Lapid scheduled a press conference for Thursday morning at 9:30 on Hagai Street, the site of two murders on Saturday night and another terrorist attack on Wednesday. Minutes later, Herzog released a statement that he and Zionist Union MK Tzipi Livni would speak to the media on the same street an hour earlier.
“The government has become a kindergarten without a teacher,” Herzog said Wednesday night. “The people of Israel lack security but Netanyahu has not even been able to stop himself from talking.
He failed at his job so he should reach the proper conclusion soon and resign.”
In response, senior Likud sources said Herzog is “bringing shame to the position of opposition leader. Instead of being responsible and standing with the government, in the determined fight against terrorism and Palestinian incitement that Prime Minister Netanyahu is leading, [Herzog] prefers to deal with cheap politics in a pathetic attempt to draw a few votes.”
“Whoever doesn’t contribute anything would be better off not babbling incessantly,” the source added.
MKs on the Right said Wednesday that security forces need to be free to fight terrorism determinedly. Knesset Law, Constitution and Justice Committee chairman Nissan Slomiansky (Bayit Yehudi) called a meeting for next Monday to amend any laws that may be getting in the way of fighting terrorism.
“I urgently summoned the heads of the defense establishment to ensure that there are no legislative obstacles on my watch as committee chairman that are preventing law enforcement authorities from fighting terrorism. If such obstacles are found, I will act to remove them immediately,” Slomiansky said.
MK Miki Zohar (Likud) said that it’s clear that terrorists do not distinguish between different parts of the country and other territory under Israeli control. He said they “threaten citizens in Judea and Samaria and Jerusalem, in Jaffa and in Kiryat Gat.”
Zohar praised the police in Kiryat Gat, where he resides for killing a Palestinian terrorist who assaulted a soldier and “thus preventing him from being released in a future deal, just so he can continue dealing in terrorism.”
Yisrael Beytenu chairman Avigdor Liberman also praised the police handling of the incident in Kiryat Gat, and a civilian who shot and wounded a stabber in Jerusalem, saying: “Only resolute responses like these will deter potential terrorists and give the appropriate punishment.”
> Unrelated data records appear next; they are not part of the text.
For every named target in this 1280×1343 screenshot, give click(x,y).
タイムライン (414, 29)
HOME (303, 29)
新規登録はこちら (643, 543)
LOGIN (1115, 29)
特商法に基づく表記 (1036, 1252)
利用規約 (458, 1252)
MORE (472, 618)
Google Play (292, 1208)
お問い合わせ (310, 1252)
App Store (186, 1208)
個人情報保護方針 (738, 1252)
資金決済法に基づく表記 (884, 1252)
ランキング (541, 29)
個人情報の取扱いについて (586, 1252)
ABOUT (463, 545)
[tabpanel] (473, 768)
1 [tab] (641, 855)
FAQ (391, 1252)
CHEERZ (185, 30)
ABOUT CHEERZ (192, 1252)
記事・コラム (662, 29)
Also Wednesday, Science and Technology Minister Ofir Akunis visited a settlers protest tent in front of the Prime Minister’s Office, saying he came to “strengthen Samaria settlers and the government in its battle against Palestinian terrorism.”
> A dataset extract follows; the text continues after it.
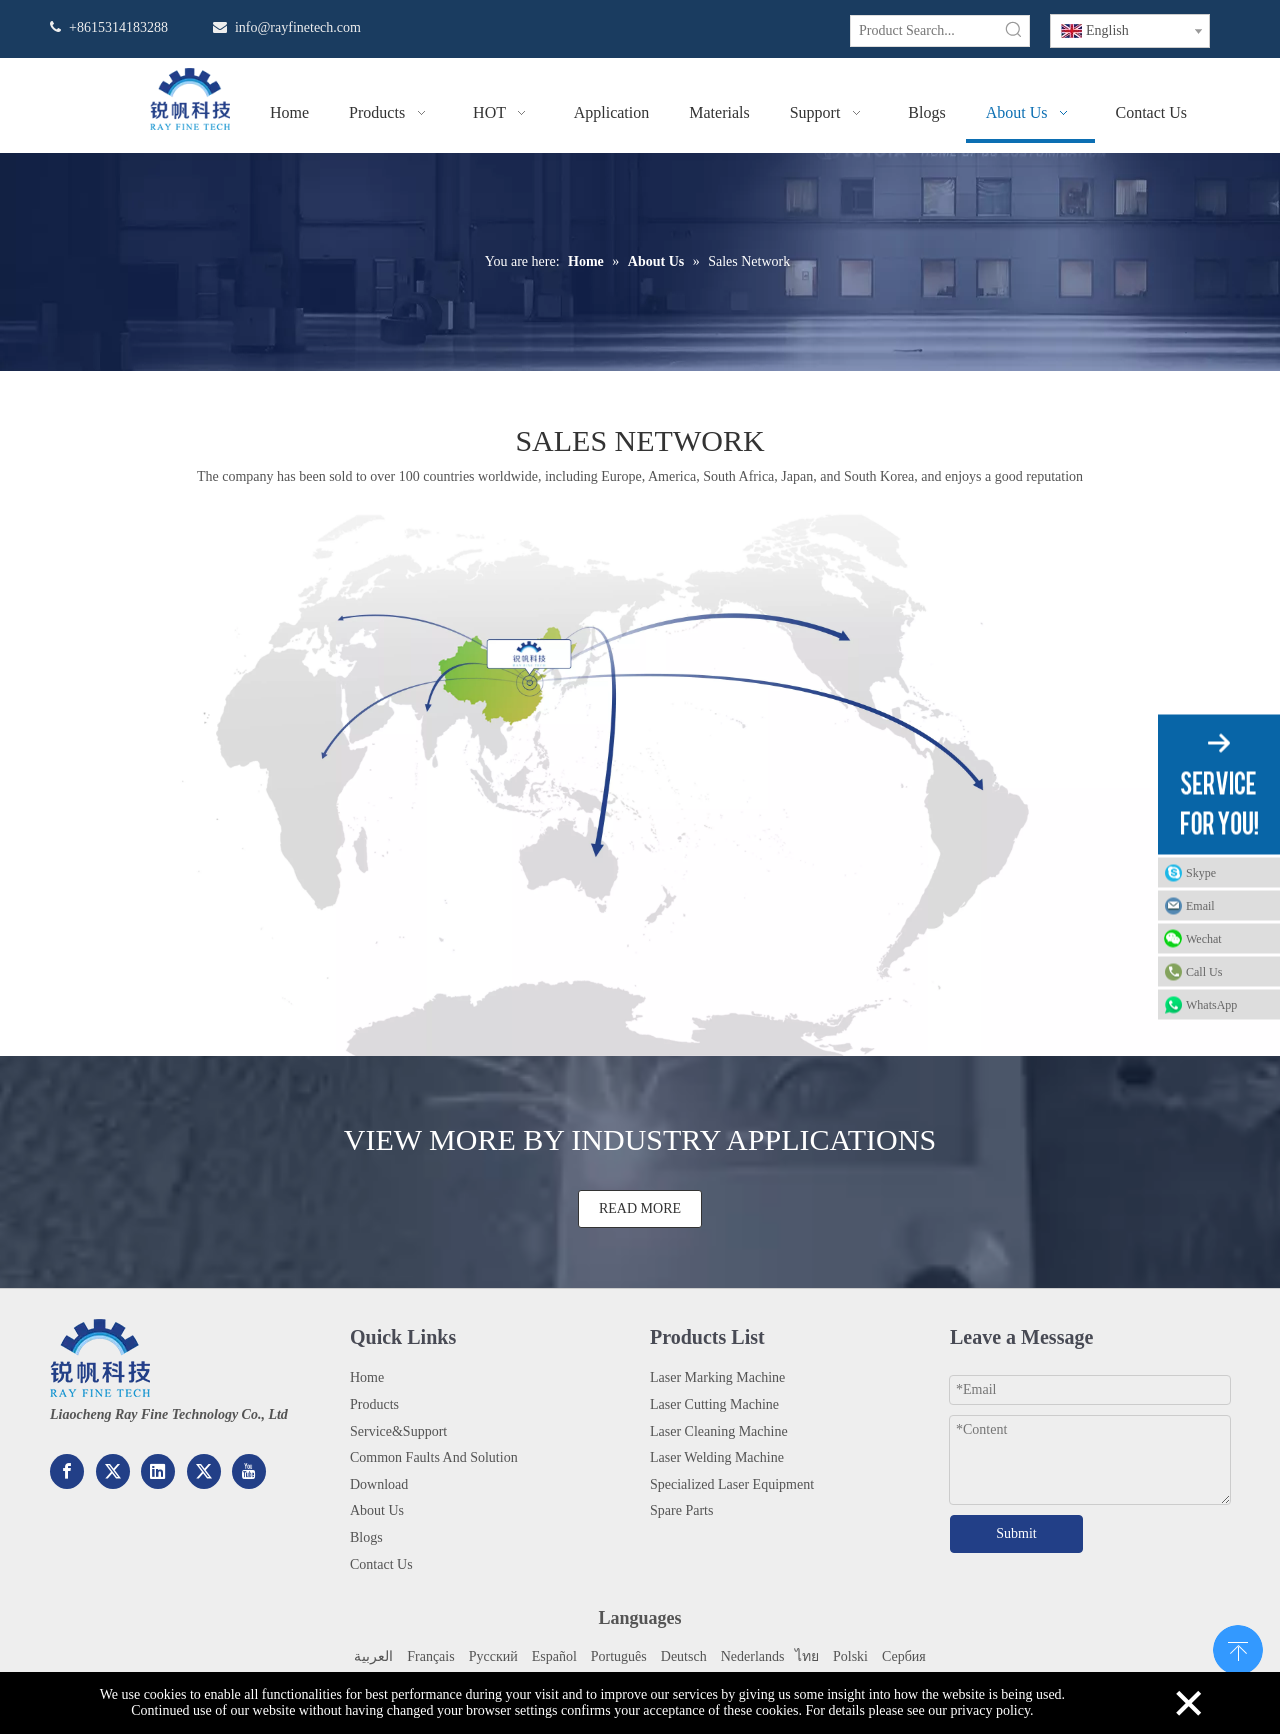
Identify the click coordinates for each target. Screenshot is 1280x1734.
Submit (1016, 1533)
In an apparent criticism of Netanyahu’s reported statements to ministers that he cannot build in settlements as a response to the attacks, because of American threats, Akunis said that Israel has the right to build in its land.
“The international attempt to tie this right to any diplomatic battle is unacceptable,” Akunis said.
Akunis called on the government to adopt a government- sponsored report that proclaimed West Bank settlements as legal under international law. He also urged the government to legalize all those outposts, or unauthorized settlements, that have been built on state land.